▶ Required work
Your answer must be an exact copy of the records below, with no pictures in it.

▶ Records for processing

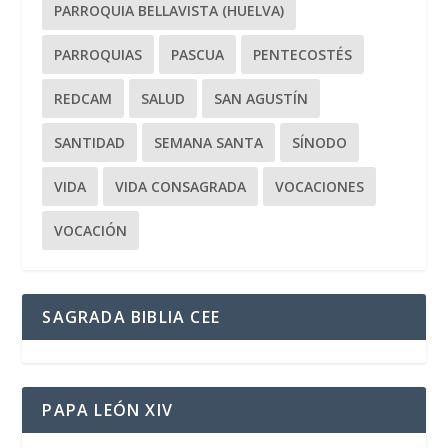
PARROQUIA BELLAVISTA (HUELVA)
PARROQUIAS
PASCUA
PENTECOSTÉS
REDCAM
SALUD
SAN AGUSTÍN
SANTIDAD
SEMANA SANTA
SÍNODO
VIDA
VIDA CONSAGRADA
VOCACIONES
VOCACIÓN
SAGRADA BIBLIA CEE
PAPA LEÓN XIV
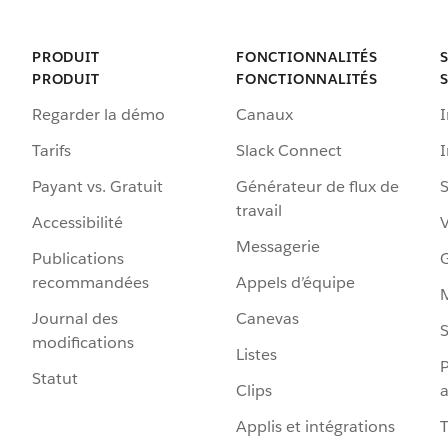
PRODUIT
FONCTIONNALITÉS
PRODUIT
FONCTIONNALITÉS
Regarder la démo
Canaux
I
Tarifs
Slack Connect
Payant vs. Gratuit
Générateur de flux de
S
travail
Accessibilité
Messagerie
Publications
G
recommandées
Appels d’équipe
Journal des
Canevas
S
modifications
Listes
P
Statut
Clips
a
Applis et intégrations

▶ Result for this exercise
PARROQUIA BELLAVISTA (HUELVA)
PARROQUIAS
PASCUA
PENTECOSTÉS
REDCAM
SALUD
SAN AGUSTÍN
SANTIDAD
SEMANA SANTA
SÍNODO
VIDA
VIDA CONSAGRADA
VOCACIONES
VOCACIÓN
SAGRADA BIBLIA CEE
PAPA LEÓN XIV
PRODUIT
FONCTIONNALITÉS
PRODUIT
FONCTIONNALITÉS
Regarder la démo
Canaux
I
Tarifs
Slack Connect
Payant vs. Gratuit
Générateur de flux de
S
travail
Accessibilité
Messagerie
Publications
G
recommandées
Appels d’équipe
Journal des
Canevas
S
modifications
Listes
P
Statut
Clips
a
Applis et intégrations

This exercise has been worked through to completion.